In this episode of the Data Show, I spoke with Geoffrey Bradway, VP of engineering at Numerai, a new hedge fund that relies on contributions of external data scientists. The company hosts regular competitions where data scientists submit machine learning models for classification tasks. The most promising submissions are then added to an ensemble of models that the company uses to trade in real-world financial markets.
To minimize model redundancy, Numerai filters out entries that produce signals that are already well-covered by existing models in their ensemble. The company also plans to use (Ethereum) blockchain technology to develop an incentive system to reward models that do well on live data (not ones that overfit and do well on historical data).
Here are some highlights from our conversation:
Coordinating data science and AI in finance
At Numerai, we believe there are other people in the world who are better data scientists than we are, but we have the financial backgrounds.
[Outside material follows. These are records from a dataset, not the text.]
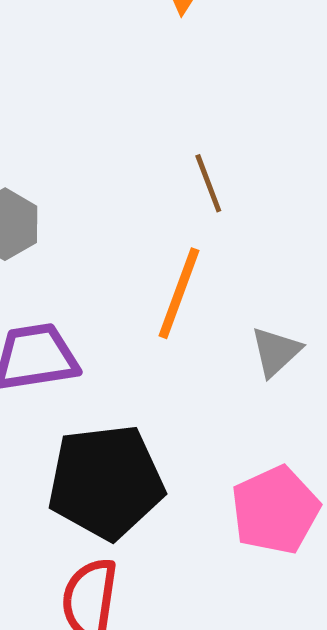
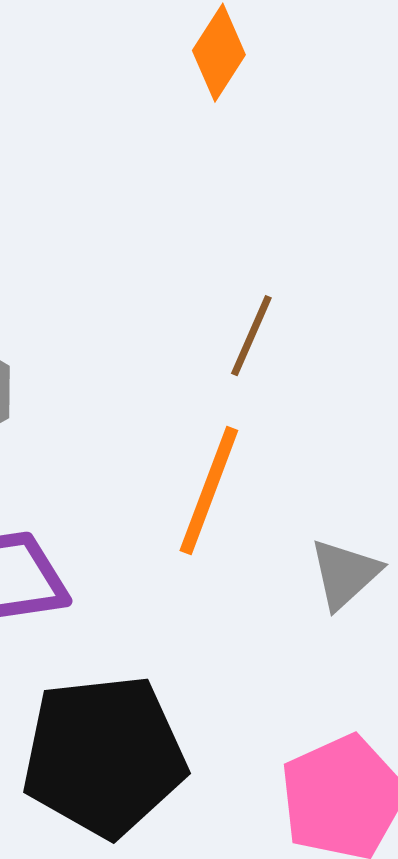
brown line: (208, 183) -> (251, 336), turned 44

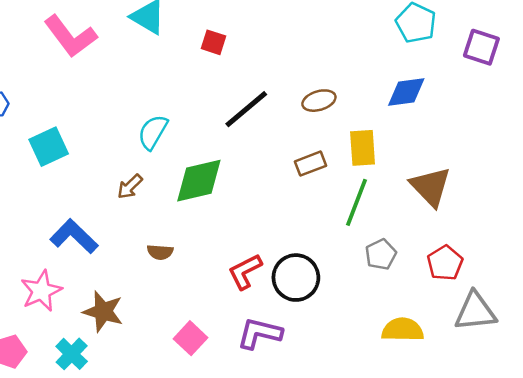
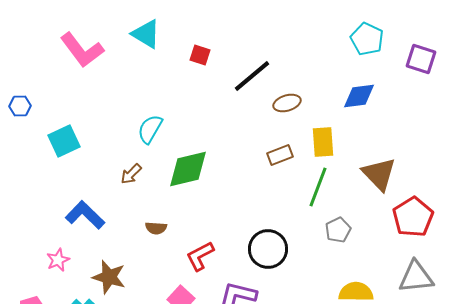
black line: (246, 109) -> (252, 76), moved
red pentagon: (445, 263) -> (413, 217), moved, size x1.4
red L-shape: (245, 271) -> (200, 256), moved
pink star: (41, 291) -> (58, 260), size x0.7

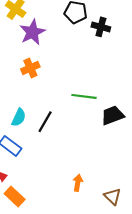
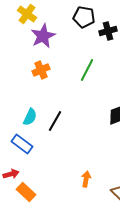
black cross: (101, 27) -> (108, 31), turned -30
green line: (84, 96) -> (87, 70), moved, turned -70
So, we can take very good financial data and actually encrypt it in such a way that the structure is preserved enough to do machine learning on it, but you can't tell what it is. Because we can do that, we can actually release our data set in data science tournaments, and then users can download our data, which just looks like a giant CSV with a bunch of features and targets. Then they can train their own models, try to predict what will happen in the future, and upload that to our website.
We're trying to set it up in such a way where our users don't have to know a lot about finance, and they can just be very, very good data scientists. They can leave much of the financial data munging up to us.
... A big problem we were running into is that we were sort of paying off users based on how well they did on a backtest. The problem with that is, you can overfit to your backtests. You do a model; it scores you; it tells you how well you do. Then you slightly tweak your model, it scores you better, and you can keep doing that until you get really, really good on a backtest. But that just destroys your ability to generalize into the future.
... What we wanted to do is create a mechanism that actually makes it irrational for users to want to overfit. That took the form of a cryptocurrency that we call the Numeraire. The idea is, you get this token that has some value, and you can use that to essentially stake your predictions. So, you can say: ‘Hey, I think these predictions are really good.’ If your predictions do turn out to be good, in the sense that they perform better than random on live data, we'll give you your tokens back, and we'll give you some additional payout.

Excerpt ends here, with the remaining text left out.